Intimidating A Witness Charges in California
Intimidating Or Dissuading A Witness – Penal Code Section 136.1
When it comes to intimidating a witness, the police, prosecutors and even judges take these cases very seriously. I can see these cases come up in a number of different scenarios. Sometimes a person is in the midst of allegedly committing a crime – domestic violence for example – and the other party threatens to report them and they snap back – if you do, I’m going to kill you – or if you do, I’m going to get you, or they take their phone away or break it, or they pull the phone out of the wall – these are all cases that can fall under the umbrella of dissuading or intimidating a witness covered under California Penal Code Section 136.1.
Another area where I see it all the time is when I do preliminary hearings or trials in the various courts throughout Los Angeles County and somebody who’s either a defendant or a friend of a defendant or family member of a defendant will say something to one of the witnesses in the person’s case that they take wrong, and then they report it to law enforcement and this would be a very serious dissuading or intimidating a witness case. The typical bail for these cases is $100,000.00 and the prosecutors are usually looking to put anybody involved with this type of case in prison.
Dissuading a witness cases are typically prosecuted by the senior level prosecutors and they are political crimes, because our whole judicial system is centered around people being able to get a fair trial, and not only the defendant getting a fair trial, but the people of the State of California getting a fair trial. The prosecutors are the ones responsible for making sure that happens along with the judge.
So, if either the judge or the prosecutor feels that any witness is being dissuaded or intimidated, they’re going to come down hard on whoever is doing that, and they will take them into custody, they will prosecute them, and they will send them to prison.
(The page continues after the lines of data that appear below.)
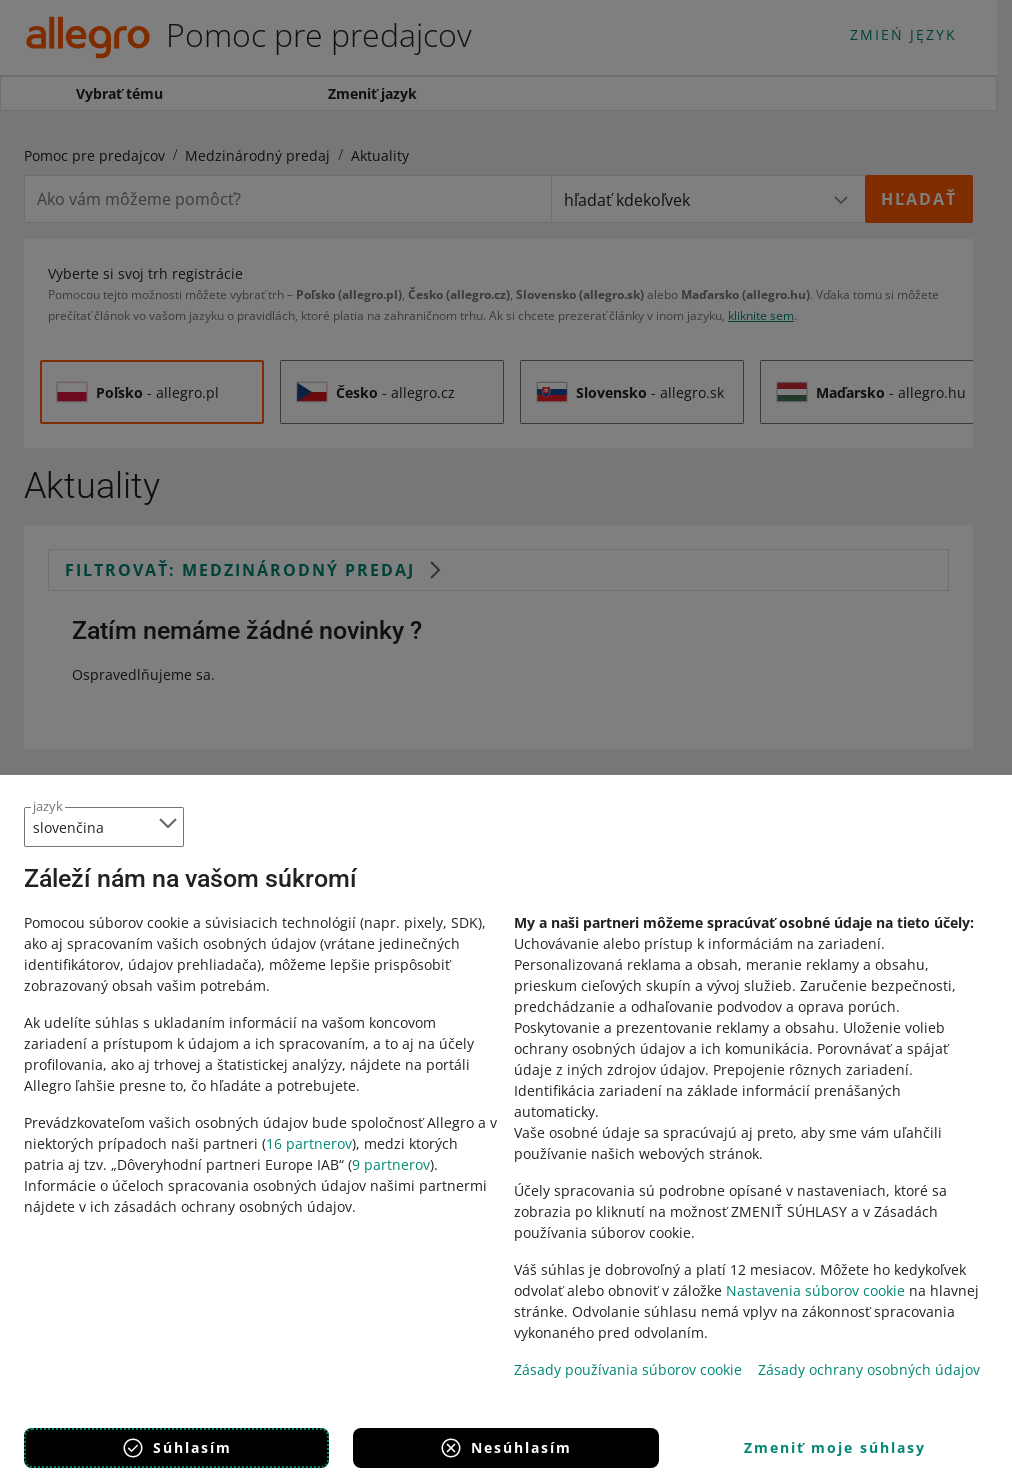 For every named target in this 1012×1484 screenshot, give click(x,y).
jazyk (48, 806)
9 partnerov (391, 1164)
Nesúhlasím (505, 1448)
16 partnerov (309, 1143)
So, if you have one of these cases, I suggest you get in front of a good criminal defense attorney, go over all of the facts, give them the right details about what happened – don’t leave anything out, don’t put a spin on it – and allow your criminal defense attorney to figure out exactly how the case is going to be defended and what is going to be done.
You can certainly bring up mitigating circumstances or explain why, whatever was said or done, was done. Sometimes in that first example I gave you where you’re in the midst of a domestic violence situation and you’re arguing, you’re angry with somebody – people say stupid stuff that they really didn’t mean – to dissuade or intimidate a witness, then a lot of times I can get those charges dismissed because the prosecutors realize the person was just talking crazy and the real underlying offense has to do with something other than dissuading or intimidating a witness.
Defenses To Intimidating Or Dissuading A Witness
Sometimes, again parties will try to use certain legal processes in order to stop somebody from doing something they don’t want them to do. So, I’ve seen people claim that they’ve been threatened in various things and then the poor person is charged with an intimidating or dissuading a witness case, and I have to come in and figure out what happened, and then we find out that they really didn’t intimidate or dissuade anybody.
The other person was just angry with them or is trying to get them in more trouble. Other defenses are related to basically that you didn’t say or do anything that was an effort to intimidate or dissuade a witness. Again, we need to know exactly what the words are that were being said and then you use the reasonable person standard – you match it up with Penal Code Section 136.1 and those elements, and then you see whether or not somebody actually made a statement or did something that intimidated a witness in the case.
You’re going to need someone to do or say something malicious – there’s going to need to be some sort of a threat – and the other party is going to have to realize or think in their mind that the person is serious about whatever it is, was said and they’re going to also have to believe that they were trying to intimidate them into not testifying in the case.
So, there are all sorts of defenses in these types of cases, but of course the defenses spin on the facts of the case – the facts and circumstances in all criminal defense cases dictate what defenses are available, and basically what a person should do when it comes to intimidating a witness case.
Seeking Best Possible Outcome
My strategy typically in these cases is to get the client in, have them give me an honest account of exactly what happened without leaving anything out so I have all the details, and then through my twenty-five years of experience, I will talk and then we’ll come up with a plan of exactly how the case is going to be dealt with – whether we’re going to defend it all the way with a jury trial – or whether this is the type of case where we need to do damage control and speak to the prosecutor, get character letters and figure out how we can show them that you’re not a bad person, that this is out of character for you – it’s an aberration that’s never going to happen again.
If we can convince them that you’re not a danger to the public and you would never do anything to any of the witnesses in the case, and it was just something that came out in anger and you really weren’t going to act upon it, now we’re in a position where we can try to get probation and work things out so that you can protect your freedom, your record and your reputation.